I felt the project had a great team, and the right science - and importantly, there was a potential pathway to get this drug to the clinic for routine use in patients. So we had all the pieces of the jigsaw and could see a way to fit them together for a successful outcome.

What were the next steps?

Sodium valproate was discovered in 1881 and first came into medical use in the 1960s. It wasn’t authorised for treating Wolfram syndrome, which was unsurprising given the nature of the disease.

We obtained Orphan Drug Designation with the European Medicines Agency (EMA) and the US Food and Drug Administration (FDA) for the use of sodium valproate in the treatment of WS-related neurodegeneration.
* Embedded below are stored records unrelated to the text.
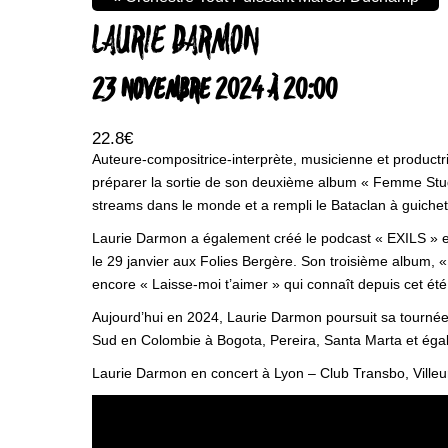
LAURIE DARMON
23 NOVEMBRE 2024 À 20:00
22.8€
Auteure-compositrice-interprète, musicienne et product
préparer la sortie de son deuxième album « Femme Studio
streams dans le monde et a rempli le Bataclan à guichet
Laurie Darmon a également créé le podcast « EXILS » et
le 29 janvier aux Folies Bergère. Son troisième album, «
encore « Laisse-moi t’aimer » qui connaît depuis cet été
Aujourd’hui en 2024, Laurie Darmon poursuit sa tournée
Sud en Colombie à Bogota, Pereira, Santa Marta et éga
Laurie Darmon en concert à Lyon – Club Transbo, Ville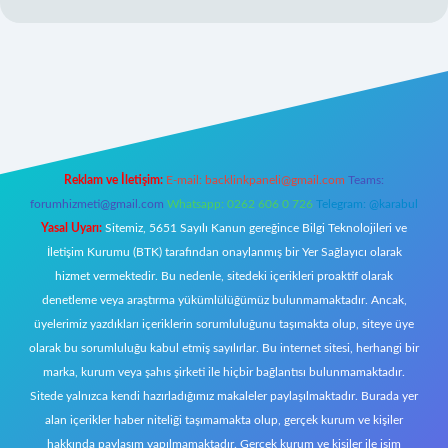
 giriş
Reklam ve İletişim:
E-mail:
backlinkpaneli@gmail.com
Teams:
forumhizmeti@gmail.com
Whatsapp: 0262 606 0 726
Telegram: @karabul
Yasal Uyarı:
Sitemiz, 5651 Sayılı Kanun gereğince Bilgi Teknolojileri ve
İletişim Kurumu (BTK) tarafından onaylanmış bir Yer Sağlayıcı olarak
hizmet vermektedir. Bu nedenle, sitedeki içerikleri proaktif olarak
denetleme veya araştırma yükümlülüğümüz bulunmamaktadır. Ancak,
üyelerimiz yazdıkları içeriklerin sorumluluğunu taşımakta olup, siteye üye
olarak bu sorumluluğu kabul etmiş sayılırlar. Bu internet sitesi, herhangi bir
marka, kurum veya şahıs şirketi ile hiçbir bağlantısı bulunmamaktadır.
Sitede yalnızca kendi hazırladığımız makaleler paylaşılmaktadır. Burada yer
alan içerikler haber niteliği taşımamakta olup, gerçek kurum ve kişiler
hakkında paylaşım yapılmamaktadır. Gerçek kurum ve kişiler ile isim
Orphan medicines are authorised for rare diseases or conditions and benefit from certain incentives - including several years of market exclusivity after approval.

What stage has the project reached?

Prof Barrett is currently leading a randomised controlled clinical trial recruiting 70 patients with Wolfram syndrome to test the safety and effectiveness of sodium valproate as a treatment for the disease.

If the results are positive, there are a few options we will consider to ensure the drug can benefit patients with Wolfram syndrome. These include licensing it out to a company for onward development - or publishing the data and relying on clinicians to prescribe the medicine off-label.

What advice do you have for others?

Seek advice from the appropriate people - and think about what pieces of the jigsaw you need and whether there is a potential commercial pathway to take it to market.